**Data to process**
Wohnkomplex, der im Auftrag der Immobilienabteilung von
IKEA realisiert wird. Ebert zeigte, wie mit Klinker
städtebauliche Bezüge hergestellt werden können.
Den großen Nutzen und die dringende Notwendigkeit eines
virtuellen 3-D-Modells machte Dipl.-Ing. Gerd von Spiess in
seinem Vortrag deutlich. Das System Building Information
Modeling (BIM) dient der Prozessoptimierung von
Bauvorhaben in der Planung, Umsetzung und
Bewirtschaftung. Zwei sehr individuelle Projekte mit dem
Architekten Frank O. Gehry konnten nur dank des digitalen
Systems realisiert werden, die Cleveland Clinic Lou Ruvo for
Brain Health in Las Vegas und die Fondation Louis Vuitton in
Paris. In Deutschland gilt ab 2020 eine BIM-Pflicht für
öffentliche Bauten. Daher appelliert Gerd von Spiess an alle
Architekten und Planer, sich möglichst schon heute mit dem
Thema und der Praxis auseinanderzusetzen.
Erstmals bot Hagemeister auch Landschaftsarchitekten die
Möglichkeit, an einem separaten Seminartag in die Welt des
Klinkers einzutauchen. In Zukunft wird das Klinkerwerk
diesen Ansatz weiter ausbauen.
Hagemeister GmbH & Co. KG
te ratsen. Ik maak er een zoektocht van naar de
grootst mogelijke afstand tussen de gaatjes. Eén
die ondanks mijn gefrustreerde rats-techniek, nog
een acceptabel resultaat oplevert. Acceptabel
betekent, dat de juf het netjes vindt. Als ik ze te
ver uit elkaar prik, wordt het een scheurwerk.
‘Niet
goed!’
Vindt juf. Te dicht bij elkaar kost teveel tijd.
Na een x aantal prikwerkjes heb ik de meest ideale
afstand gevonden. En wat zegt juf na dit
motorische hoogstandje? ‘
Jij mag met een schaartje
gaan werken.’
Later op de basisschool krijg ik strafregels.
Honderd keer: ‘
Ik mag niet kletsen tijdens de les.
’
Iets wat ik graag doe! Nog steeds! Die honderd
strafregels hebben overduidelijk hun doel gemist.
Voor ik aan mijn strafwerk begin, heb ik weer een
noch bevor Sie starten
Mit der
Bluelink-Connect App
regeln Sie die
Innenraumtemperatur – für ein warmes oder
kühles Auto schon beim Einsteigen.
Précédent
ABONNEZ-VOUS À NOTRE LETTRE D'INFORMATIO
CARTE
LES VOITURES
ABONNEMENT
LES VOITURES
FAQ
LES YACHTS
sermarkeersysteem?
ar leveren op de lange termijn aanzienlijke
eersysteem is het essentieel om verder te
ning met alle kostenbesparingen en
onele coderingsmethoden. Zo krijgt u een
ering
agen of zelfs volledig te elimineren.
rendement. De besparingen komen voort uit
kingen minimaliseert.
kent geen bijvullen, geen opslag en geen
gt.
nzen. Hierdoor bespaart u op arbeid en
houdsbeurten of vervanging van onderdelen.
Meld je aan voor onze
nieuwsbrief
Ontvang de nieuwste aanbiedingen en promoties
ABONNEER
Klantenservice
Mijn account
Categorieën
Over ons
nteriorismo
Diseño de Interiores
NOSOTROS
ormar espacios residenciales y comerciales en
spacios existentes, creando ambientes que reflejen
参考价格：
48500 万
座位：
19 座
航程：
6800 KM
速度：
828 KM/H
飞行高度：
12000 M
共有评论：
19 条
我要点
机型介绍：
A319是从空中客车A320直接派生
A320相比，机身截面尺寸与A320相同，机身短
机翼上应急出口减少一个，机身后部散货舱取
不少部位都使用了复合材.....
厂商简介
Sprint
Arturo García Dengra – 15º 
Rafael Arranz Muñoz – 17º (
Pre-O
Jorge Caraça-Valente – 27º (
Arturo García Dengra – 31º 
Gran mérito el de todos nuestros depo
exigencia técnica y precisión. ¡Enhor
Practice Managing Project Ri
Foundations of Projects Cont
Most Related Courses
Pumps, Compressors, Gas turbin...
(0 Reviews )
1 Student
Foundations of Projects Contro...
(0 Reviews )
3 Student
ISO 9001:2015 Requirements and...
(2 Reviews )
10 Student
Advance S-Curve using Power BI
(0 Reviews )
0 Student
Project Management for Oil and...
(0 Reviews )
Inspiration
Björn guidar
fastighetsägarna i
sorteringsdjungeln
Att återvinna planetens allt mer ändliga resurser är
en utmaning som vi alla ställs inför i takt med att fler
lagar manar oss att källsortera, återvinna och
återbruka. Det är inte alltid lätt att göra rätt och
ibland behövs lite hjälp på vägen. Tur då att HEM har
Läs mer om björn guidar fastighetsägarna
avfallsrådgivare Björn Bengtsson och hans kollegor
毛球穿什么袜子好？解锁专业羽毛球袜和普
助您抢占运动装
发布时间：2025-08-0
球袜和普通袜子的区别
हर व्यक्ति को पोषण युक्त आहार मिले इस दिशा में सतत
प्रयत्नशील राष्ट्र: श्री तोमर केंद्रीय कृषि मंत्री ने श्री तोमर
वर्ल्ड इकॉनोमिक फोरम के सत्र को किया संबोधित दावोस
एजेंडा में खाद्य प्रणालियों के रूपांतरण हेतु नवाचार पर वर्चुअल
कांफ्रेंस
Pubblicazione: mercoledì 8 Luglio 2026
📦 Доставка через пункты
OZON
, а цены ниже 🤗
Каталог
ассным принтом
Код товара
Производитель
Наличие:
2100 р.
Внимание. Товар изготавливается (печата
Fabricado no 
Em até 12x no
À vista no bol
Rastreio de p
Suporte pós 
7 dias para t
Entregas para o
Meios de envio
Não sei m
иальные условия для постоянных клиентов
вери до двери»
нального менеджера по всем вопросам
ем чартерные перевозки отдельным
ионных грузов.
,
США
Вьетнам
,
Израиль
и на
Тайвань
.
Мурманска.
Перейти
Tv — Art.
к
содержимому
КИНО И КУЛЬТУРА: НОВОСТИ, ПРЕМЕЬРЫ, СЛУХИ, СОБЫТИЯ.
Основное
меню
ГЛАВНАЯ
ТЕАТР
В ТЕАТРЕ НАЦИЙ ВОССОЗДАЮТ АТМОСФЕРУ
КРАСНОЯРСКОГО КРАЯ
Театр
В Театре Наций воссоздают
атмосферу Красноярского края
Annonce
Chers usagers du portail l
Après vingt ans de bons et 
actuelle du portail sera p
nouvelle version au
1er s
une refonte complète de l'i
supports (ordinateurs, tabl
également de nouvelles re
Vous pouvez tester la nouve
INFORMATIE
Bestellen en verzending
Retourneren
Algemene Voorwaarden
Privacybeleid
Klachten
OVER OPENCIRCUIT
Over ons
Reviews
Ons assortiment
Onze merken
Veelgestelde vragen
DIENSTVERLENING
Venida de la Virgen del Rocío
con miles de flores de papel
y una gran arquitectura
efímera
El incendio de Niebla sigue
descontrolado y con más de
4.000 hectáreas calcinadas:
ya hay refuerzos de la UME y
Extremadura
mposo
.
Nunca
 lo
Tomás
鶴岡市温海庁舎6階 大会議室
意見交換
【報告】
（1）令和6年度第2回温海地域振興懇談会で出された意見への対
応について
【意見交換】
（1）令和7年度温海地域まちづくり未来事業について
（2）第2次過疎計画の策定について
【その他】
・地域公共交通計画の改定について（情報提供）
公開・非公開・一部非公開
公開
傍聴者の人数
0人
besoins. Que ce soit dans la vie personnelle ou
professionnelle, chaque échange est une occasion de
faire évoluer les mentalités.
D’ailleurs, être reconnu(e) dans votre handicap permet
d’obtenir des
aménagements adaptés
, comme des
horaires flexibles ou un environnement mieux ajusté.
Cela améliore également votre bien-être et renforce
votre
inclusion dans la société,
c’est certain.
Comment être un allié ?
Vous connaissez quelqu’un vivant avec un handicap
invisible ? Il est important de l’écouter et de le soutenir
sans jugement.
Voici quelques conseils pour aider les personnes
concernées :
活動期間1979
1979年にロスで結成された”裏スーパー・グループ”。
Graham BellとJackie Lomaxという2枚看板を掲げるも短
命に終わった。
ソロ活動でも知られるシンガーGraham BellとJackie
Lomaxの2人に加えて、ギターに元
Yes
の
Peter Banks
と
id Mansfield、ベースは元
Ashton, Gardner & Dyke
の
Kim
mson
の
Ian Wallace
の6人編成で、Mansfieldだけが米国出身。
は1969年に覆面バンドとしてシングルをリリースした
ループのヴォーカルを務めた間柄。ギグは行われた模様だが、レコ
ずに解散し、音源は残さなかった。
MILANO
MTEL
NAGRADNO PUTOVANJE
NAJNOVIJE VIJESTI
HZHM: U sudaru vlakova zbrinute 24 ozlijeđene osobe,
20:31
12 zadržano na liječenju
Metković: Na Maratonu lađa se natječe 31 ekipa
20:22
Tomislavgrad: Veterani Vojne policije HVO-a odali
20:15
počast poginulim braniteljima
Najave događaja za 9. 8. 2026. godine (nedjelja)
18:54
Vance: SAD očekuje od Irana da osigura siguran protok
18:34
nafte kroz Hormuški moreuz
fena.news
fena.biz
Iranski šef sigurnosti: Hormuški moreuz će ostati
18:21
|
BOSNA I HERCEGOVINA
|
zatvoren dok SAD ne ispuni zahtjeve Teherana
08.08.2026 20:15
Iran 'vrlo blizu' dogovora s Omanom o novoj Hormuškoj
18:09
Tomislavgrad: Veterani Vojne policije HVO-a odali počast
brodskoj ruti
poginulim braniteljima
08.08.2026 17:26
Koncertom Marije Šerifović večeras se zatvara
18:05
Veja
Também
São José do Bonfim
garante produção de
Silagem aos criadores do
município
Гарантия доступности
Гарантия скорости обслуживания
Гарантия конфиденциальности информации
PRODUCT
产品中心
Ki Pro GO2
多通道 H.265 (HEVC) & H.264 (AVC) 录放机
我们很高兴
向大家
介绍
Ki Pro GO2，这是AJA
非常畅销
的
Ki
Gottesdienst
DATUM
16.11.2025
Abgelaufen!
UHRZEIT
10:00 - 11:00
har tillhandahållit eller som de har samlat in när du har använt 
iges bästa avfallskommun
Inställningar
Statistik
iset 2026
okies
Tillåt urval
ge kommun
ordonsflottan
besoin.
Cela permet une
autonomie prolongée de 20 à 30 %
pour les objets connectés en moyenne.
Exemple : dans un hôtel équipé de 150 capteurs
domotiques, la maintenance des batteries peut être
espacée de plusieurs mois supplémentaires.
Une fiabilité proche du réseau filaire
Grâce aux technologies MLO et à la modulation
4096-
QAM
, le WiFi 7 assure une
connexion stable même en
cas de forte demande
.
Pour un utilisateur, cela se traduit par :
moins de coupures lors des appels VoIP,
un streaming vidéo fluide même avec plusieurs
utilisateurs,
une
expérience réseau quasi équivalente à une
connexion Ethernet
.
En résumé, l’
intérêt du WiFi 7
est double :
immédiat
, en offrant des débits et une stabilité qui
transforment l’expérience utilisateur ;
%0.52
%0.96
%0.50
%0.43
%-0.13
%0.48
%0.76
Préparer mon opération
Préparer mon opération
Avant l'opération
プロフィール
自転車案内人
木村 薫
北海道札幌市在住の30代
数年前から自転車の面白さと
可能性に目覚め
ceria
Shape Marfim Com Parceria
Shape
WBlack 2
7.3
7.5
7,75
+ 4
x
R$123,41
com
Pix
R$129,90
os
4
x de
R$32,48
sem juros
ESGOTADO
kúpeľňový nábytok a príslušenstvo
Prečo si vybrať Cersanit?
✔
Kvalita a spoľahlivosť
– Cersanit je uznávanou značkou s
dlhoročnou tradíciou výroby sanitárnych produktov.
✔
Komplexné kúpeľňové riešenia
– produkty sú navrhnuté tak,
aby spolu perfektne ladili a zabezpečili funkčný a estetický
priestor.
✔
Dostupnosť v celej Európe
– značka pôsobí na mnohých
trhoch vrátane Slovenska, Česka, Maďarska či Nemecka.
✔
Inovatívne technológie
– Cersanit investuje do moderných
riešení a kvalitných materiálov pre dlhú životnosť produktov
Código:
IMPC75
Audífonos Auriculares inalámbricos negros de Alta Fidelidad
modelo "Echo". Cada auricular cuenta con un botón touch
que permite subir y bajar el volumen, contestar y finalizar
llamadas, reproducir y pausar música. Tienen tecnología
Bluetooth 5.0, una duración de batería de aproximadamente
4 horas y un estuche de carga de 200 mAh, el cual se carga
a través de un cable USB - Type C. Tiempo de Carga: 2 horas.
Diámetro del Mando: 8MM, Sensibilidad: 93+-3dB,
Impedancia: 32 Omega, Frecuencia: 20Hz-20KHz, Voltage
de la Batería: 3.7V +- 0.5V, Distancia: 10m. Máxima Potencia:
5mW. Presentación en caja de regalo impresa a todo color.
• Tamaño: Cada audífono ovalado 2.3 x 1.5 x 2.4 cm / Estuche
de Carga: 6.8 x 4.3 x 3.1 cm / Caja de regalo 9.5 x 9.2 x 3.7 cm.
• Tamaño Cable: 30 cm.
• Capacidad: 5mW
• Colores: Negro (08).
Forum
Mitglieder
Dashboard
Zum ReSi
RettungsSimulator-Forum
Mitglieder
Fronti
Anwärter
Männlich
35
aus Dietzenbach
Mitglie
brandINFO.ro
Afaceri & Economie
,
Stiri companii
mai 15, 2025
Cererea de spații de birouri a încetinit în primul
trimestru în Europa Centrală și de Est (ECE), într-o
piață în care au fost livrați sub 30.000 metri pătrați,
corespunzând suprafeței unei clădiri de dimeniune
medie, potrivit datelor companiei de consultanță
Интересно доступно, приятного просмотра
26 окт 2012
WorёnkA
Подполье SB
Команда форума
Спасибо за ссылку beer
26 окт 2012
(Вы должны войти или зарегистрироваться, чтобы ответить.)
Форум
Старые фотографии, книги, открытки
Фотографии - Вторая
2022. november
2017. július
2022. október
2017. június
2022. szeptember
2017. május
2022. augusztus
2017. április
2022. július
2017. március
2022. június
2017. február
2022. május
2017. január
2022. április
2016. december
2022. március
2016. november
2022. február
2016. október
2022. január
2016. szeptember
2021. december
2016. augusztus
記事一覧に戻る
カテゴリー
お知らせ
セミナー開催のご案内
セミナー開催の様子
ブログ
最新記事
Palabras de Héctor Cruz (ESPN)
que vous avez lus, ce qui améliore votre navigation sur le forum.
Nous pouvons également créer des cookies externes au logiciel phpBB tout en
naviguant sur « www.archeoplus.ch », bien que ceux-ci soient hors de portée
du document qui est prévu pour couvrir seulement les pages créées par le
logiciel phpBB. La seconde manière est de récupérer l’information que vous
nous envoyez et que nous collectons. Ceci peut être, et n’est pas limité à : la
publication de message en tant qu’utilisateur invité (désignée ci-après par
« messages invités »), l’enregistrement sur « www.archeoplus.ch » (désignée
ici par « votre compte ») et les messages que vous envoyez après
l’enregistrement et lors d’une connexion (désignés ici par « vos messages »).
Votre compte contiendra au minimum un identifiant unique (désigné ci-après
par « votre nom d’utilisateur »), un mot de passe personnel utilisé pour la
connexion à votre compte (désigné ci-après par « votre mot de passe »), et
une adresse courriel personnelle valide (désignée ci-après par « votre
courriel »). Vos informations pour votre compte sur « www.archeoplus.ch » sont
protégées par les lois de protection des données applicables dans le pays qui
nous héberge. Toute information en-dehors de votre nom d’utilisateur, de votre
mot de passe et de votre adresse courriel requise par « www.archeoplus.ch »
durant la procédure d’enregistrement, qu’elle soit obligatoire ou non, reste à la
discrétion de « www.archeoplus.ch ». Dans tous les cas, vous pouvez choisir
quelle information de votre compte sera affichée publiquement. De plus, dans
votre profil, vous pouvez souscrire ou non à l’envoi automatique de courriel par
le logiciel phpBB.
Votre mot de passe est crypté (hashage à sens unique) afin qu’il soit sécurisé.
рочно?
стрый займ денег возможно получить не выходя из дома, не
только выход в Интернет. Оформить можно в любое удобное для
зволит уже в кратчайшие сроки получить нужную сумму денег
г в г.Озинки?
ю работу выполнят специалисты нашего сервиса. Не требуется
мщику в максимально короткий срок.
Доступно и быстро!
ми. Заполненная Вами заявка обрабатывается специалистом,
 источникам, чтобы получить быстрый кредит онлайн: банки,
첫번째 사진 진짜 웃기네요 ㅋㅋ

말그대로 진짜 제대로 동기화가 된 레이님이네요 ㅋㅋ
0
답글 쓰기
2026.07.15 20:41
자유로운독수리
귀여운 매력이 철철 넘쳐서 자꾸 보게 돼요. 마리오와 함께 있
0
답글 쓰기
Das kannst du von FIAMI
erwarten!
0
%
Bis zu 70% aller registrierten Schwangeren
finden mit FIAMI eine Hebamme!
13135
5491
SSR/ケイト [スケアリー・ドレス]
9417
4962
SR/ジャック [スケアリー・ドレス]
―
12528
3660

**Aim of the task**
All that is wanted is the stretch of lines above from the one containing "Privacybeleid" through the one containing "Vance: SAD očekuje", duplicated exactly.

**Result**
Privacybeleid
Klachten
OVER OPENCIRCUIT
Over ons
Reviews
Ons assortiment
Onze merken
Veelgestelde vragen
DIENSTVERLENING
Venida de la Virgen del Rocío
con miles de flores de papel
y una gran arquitectura
efímera
El incendio de Niebla sigue
descontrolado y con más de
4.000 hectáreas calcinadas:
ya hay refuerzos de la UME y
Extremadura
mposo
.
Nunca
 lo
Tomás
鶴岡市温海庁舎6階 大会議室
意見交換
【報告】
（1）令和6年度第2回温海地域振興懇談会で出された意見への対
応について
【意見交換】
（1）令和7年度温海地域まちづくり未来事業について
（2）第2次過疎計画の策定について
【その他】
・地域公共交通計画の改定について（情報提供）
公開・非公開・一部非公開
公開
傍聴者の人数
0人
besoins. Que ce soit dans la vie personnelle ou
professionnelle, chaque échange est une occasion de
faire évoluer les mentalités.
D’ailleurs, être reconnu(e) dans votre handicap permet
d’obtenir des
aménagements adaptés
, comme des
horaires flexibles ou un environnement mieux ajusté.
Cela améliore également votre bien-être et renforce
votre
inclusion dans la société,
c’est certain.
Comment être un allié ?
Vous connaissez quelqu’un vivant avec un handicap
invisible ? Il est important de l’écouter et de le soutenir
sans jugement.
Voici quelques conseils pour aider les personnes
concernées :
活動期間1979
1979年にロスで結成された”裏スーパー・グループ”。
Graham BellとJackie Lomaxという2枚看板を掲げるも短
命に終わった。
ソロ活動でも知られるシンガーGraham BellとJackie
Lomaxの2人に加えて、ギターに元
Yes
の
Peter Banks
と
id Mansfield、ベースは元
Ashton, Gardner & Dyke
の
Kim
mson
の
Ian Wallace
の6人編成で、Mansfieldだけが米国出身。
は1969年に覆面バンドとしてシングルをリリースした
ループのヴォーカルを務めた間柄。ギグは行われた模様だが、レコ
ずに解散し、音源は残さなかった。
MILANO
MTEL
NAGRADNO PUTOVANJE
NAJNOVIJE VIJESTI
HZHM: U sudaru vlakova zbrinute 24 ozlijeđene osobe,
20:31
12 zadržano na liječenju
Metković: Na Maratonu lađa se natječe 31 ekipa
20:22
Tomislavgrad: Veterani Vojne policije HVO-a odali
20:15
počast poginulim braniteljima
Najave događaja za 9. 8. 2026. godine (nedjelja)
18:54
Vance: SAD očekuje od Irana da osigura siguran protok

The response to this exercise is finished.